Records from a collection
▼

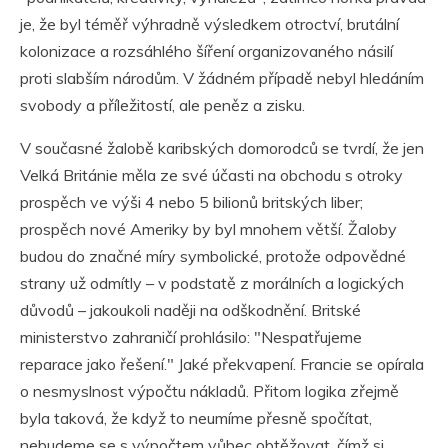
je, že byl téměř výhradně výsledkem otroctví, brutální
kolonizace a rozsáhlého šíření organizovaného násilí
proti slabším národům. V žádném případě nebyl hledáním
svobody a příležitostí, ale peněz a zisku.
V současné žalobě karibských domorodců se tvrdí, že jen
Velká Británie měla ze své účasti na obchodu s otroky
prospěch ve výši 4 nebo 5 bilionů britských liber;
prospěch nové Ameriky by byl mnohem větší. Žaloby
budou do značné míry symbolické, protože odpovědné
strany už odmítly – v podstatě z morálních a logických
důvodů – jakoukoli naději na odškodnění. Britské
ministerstvo zahraničí prohlásilo: "Nespatřujeme
reparace jako řešení." Jaké překvapení. Francie se opírala
o nesmyslnost výpočtu nákladů. Přitom logika zřejmě
byla taková, že když to neumíme přesně spočítat,
nebudeme se s výpočtem vůbec obtěžovat, čímž si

▲

_Directions:_ Lines before the one containing "Francie se opírala" are left out. Repeat that line and all lines after it in the records above exactly.

_Answer to the exercise:_
reparace jako řešení." Jaké překvapení. Francie se opírala
o nesmyslnost výpočtu nákladů. Přitom logika zřejmě
byla taková, že když to neumíme přesně spočítat,
nebudeme se s výpočtem vůbec obtěžovat, čímž si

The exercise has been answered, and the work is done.